Dwain Walden

I find it amazing as well as amusing the many new inventions that come to us via infomercials on late night/wee hours television. One of the latest has to do with that long-time challenge of slicing tomatoes. Prior to our first television, I never knew there was an issue with slicing tomatoes. Similarly, I didn’t know there were so many emergencies to deal with until I bought my first cell phone.

Last night I was introduced to a little device into which one places a tomato. It has concentric rings that cover the tomato into which you place a knife blade. The sole purpose is to allow you to slice a tomato with the resulting slices being exactly the same thickness. I’m surprised that we tomato lovers have been able to get by so long without it. 

Actually, I’m being facetious. I’ve never heard a discussion at the dinner table about the precise slicing of tomatoes. At our house, we’ve never compared tomato slices as I can recall. We have discussed their tartness and juiciness though. And we complain about the price of them in the off season.

 I’m not saying people won’t buy and use this thing, but the ultimate question is, what does an equally sliced tomato mean to a sandwich? It’s kind of like asking, what is time to a hog?

Prior to this invention, some of these same marketers were selling really sharp knives that would allow you to get more slices from a single tomato. Ultimately, because of the thinness, you would put two slices of tomato on your hamburger instead of one thicker one. In my opinion, there is no net accomplishment.

But the catch was, you could also use this same knife to saw galvanized pipe into.

 Well, on those days when I crawled under the house to fix plumbing, I never used a kitchen knife, especially one that I would later use to slice tomatoes for my lunch. I typically used a hacksaw. It just always seemed to work. And I’ve never sliced a tomato with a hacksaw.

I’m assuming that you could take this particular knife and the aforementioned equal thickness tomato slicer and apply it to galvanized pipe. Just slip the pipe into the concentric rings holder and saw away. In just a few minutes you could make a sack full of galvanized wedding bands.

I doubt sales of this tomato slicing gadget will take off like Lindberg. Even though slightly more functional, I’m guessing it will be about as popular as Teflon- coated paperweights guaranteed to last a lifetime.

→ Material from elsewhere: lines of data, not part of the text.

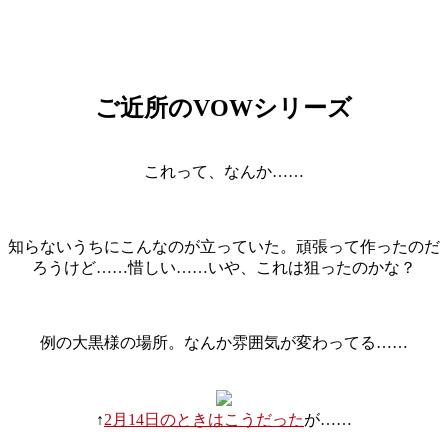
ご近所のVOWシリーズ
これって、なんか……
知らないうちにこんなのが立っていた。頑張って作ったのだ
ろうけど……惜しい……いや、これは狙ったのかな？
例の大黒様の場所。なんか雰囲気が変わってる……
↑
2月14日のときはこうだった
が……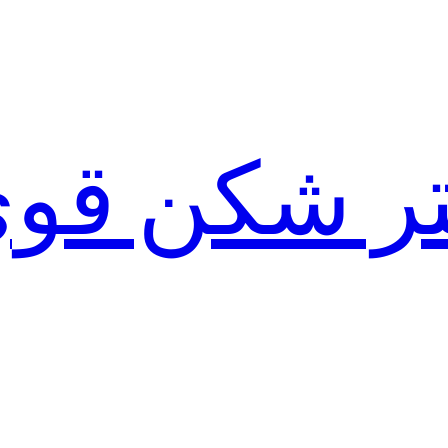
لتر شکن قو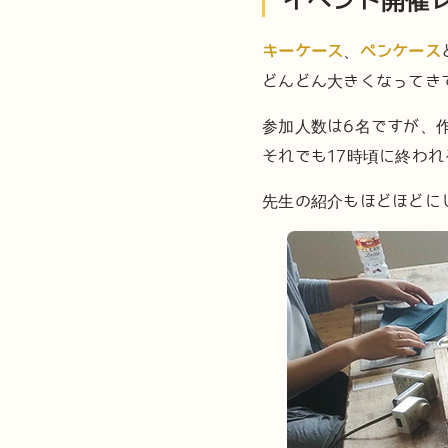
キーケース
、
ペンケース
どんどん大きくなってき
参加人数は6名ですが、
それでも17時頃に終わ
先生の紹介もほどほどに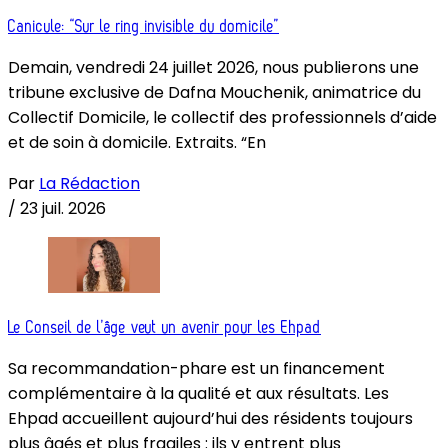
Canicule: “Sur le ring invisible du domicile”
Demain, vendredi 24 juillet 2026, nous publierons une
tribune exclusive de Dafna Mouchenik, animatrice du
Collectif Domicile, le collectif des professionnels d’aide
et de soin à domicile. Extraits. “En
Par
La Rédaction
/
23 juil. 2026
Le Conseil de l’âge veut un avenir pour les Ehpad
Sa recommandation-phare est un financement
complémentaire à la qualité et aux résultats. Les
Ehpad accueillent aujourd’hui des résidents toujours
plus âgés et plus fragiles : ils y entrent plus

I’ve learned through the years that the key to successful marketing of new products is not whether a device is actually needed but whether you can convince someone that he needs it.  It’s about reality versus perception. My assessment is that I can get along just fine without  an equal-size tomato slicer. On the other hand, I think God set aside a special day for the invention of the trolling motor.

 If you have a problem with this analogy of reality versus perception, then just think of the contrast between what a legislator is really doing and what he is giving the appearance of doing. Unless you are comatose, you should get the picture.